Dataset branch copy to another branch

tcr · April 29, 2025, 2:56pm

Hi,

Is it possible to copy data from one branch of a dataset to another branch of the same dataset?if not rename branch?(of dataset)

I have a large data and don’t want to re-run the whole transforms to generate data.

Thanks

yix · April 29, 2025, 3:21pm

Why do you need to copy it? You can use fallback branches such that you’re pointing a downstream transformation to an input that’s on a branch.

Fallbranch docs

tcr · April 29, 2025, 7:48pm

Thank you. That could be an option as well, but would like to have the data in master branch of the dataset without building it. What happens when the retention policy kicks in? and the branch that generated the dataset was archived

yix · April 29, 2025, 7:56pm

It’s not possible to copy the data from one branch to another, you would need to rebuild the new code on the master branch.

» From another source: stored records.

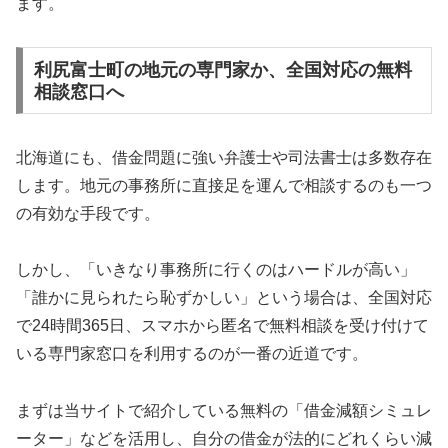
ます。
利尻富士町の地元の専門家か、全国対応の無料
相談窓口へ
北海道にも、借金問題に強い弁護士や司法書士は多数存在
します。地元の事務所に直接足を運んで相談するのも一つ
の有効な手段です。
しかし、「いきなり事務所に行くのはハードルが高い」
「誰かに見られたら恥ずかしい」という場合は、全国対応
で24時間365日、スマホから匿名で無料相談を受け付けて
いる専門家窓口を利用するのが一番の近道です。
まずは当サイトで紹介している無料の「借金減額シミュレ
ーター」などを活用し、自分の借金が法的にどれくらい減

My guess is that with fallback branches, it will just fallback to the master branch eventually if it doesn’t exist on a branch.

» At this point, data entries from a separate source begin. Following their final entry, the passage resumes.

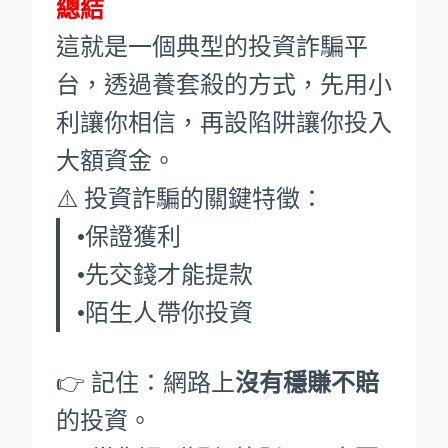
總結
這就是一個典型的投資詐騙平
台，透過養套殺的方式，先用小
利讓你相信，再設陷阱讓你投入
大額資金。
⚠️ 投資詐騙的關鍵特徵：
•保證獲利
•先交錢才能提款
•陌生人帶你投資
👉 記住：網路上
沒有穩賺不賠
的投資。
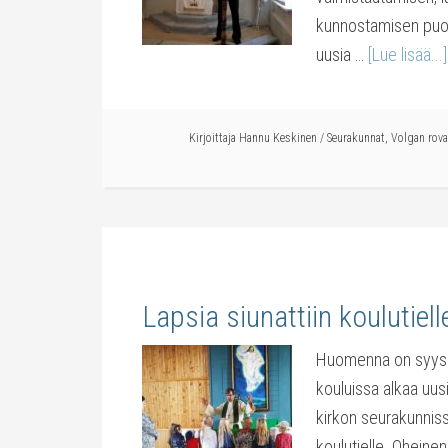
kunnostamisen puol
uusia …
[Lue lisää...]
Kirjoittaja
Hannu Keskinen
/
Seurakunnat
,
Volgan rova
Lapsia siunattiin koulutiell
Huomenna on syysku
kouluissa alkaa uus
kirkon seurakunniss
koulutielle. Oheine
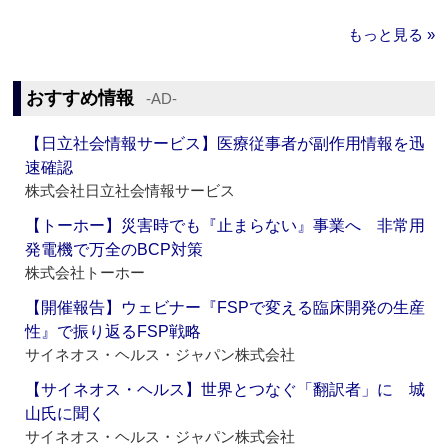
もっと見る »
おすすめ情報
‐AD‐
【日立社会情報サービス】医療従事者が副作用情報を迅
速確認
株式会社日立社会情報サービス
【トーホー】災害時でも『止まらない』事業へ 非常用
発電機で万全のBCP対策
株式会社トーホー
【開催報告】ウェビナー『FSPで変える臨床開発の生産
性』で振り返るFSP戦略
サイネオス・ヘルス・ジャパン株式会社
【サイネオス・ヘルス】世界とつなぐ「翻訳者」に 城
山氏に聞く
サイネオス・ヘルス・ジャパン株式会社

sandpiper · April 29, 2025, 9:24pm

There is a private API that you can use to change a branch to “point” at another transaction, which can be a transaction on a different branch. Because it’s a private API, it’s unfortunately a “use at your own risk” type of situation, but for your reference, the details are as follows:

URL: https://your-foundry-domain/foundry-catalog/api/catalog/datasets/{datasetRid}/branchesUpdate2/{branchId}
Method: POST
Body: The transaction RID that your want to point the branch at, as a JSON string

(In your case, since you want to change master to point at a transaction on another branch, you would specify “master” for the branch ID in the URL)

I recommend verifying that this works as you expect with a smaller version of the same dataset that is consumed in the same way downstream. Off the top of my head, known issues include the fact that updating a branch in this way does not trigger Ontology syncs (if the dataset backs an object type) and can result in the branch not having the correct hive-style partitioning metadata.

The typical use-case for this API is when you want to test changes in incremental logic on a branch, but the upstream data hasn’t updated recently, so you update your dataset’s development branch to point to an earlier transaction on the master branch and then run a build.